TASK INSTRUCTIONS:
Lines containing the word "první" are to be copied from the data below.

---

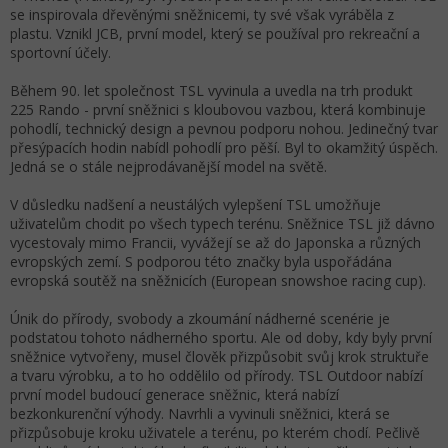
se inspirovala dřevěnými sněžnicemi, ty své však vyráběla z
plastu. Vznikl JCB, první model, který se používal pro rekreační a
sportovní účely.
Během 90. let společnost TSL vyvinula a uvedla na trh produkt
225 Rando - první sněžnici s kloubovou vazbou, která kombinuje
pohodlí, technický design a pevnou podporu nohou. Jedinečný tvar
přesýpacích hodin nabídl pohodlí pro pěší. Byl to okamžitý úspěch.
Jedná se o stále nejprodávanější model na světě.
V důsledku nadšení a neustálých vylepšení TSL umožňuje
uživatelům chodit po všech typech terénu. Sněžnice TSL již dávno
vycestovaly mimo Francii, vyvážejí se až do Japonska a různých
evropských zemí. S podporou této značky byla uspořádána
evropská soutěž na sněžnicích (European snowshoe racing cup).
Únik do přírody, svobody a zkoumání nádherné scenérie je
podstatou tohoto nádherného sportu. Ale od doby, kdy byly první
sněžnice vytvořeny, musel člověk přizpůsobit svůj krok struktuře
a tvaru výrobku, a to ho oddělilo od přírody. TSL Outdoor nabízí
první model budoucí generace sněžnic, která nabízí
bezkonkurenční výhody. Navrhli a vyvinuli sněžnici, která se
přizpůsobuje kroku uživatele a terénu, po kterém chodí. Pečlivě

---

EXERCISE SOLUTION:
plastu. Vznikl JCB, první model, který se používal pro rekreační a
225 Rando - první sněžnici s kloubovou vazbou, která kombinuje
podstatou tohoto nádherného sportu. Ale od doby, kdy byly první
první model budoucí generace sněžnic, která nabízí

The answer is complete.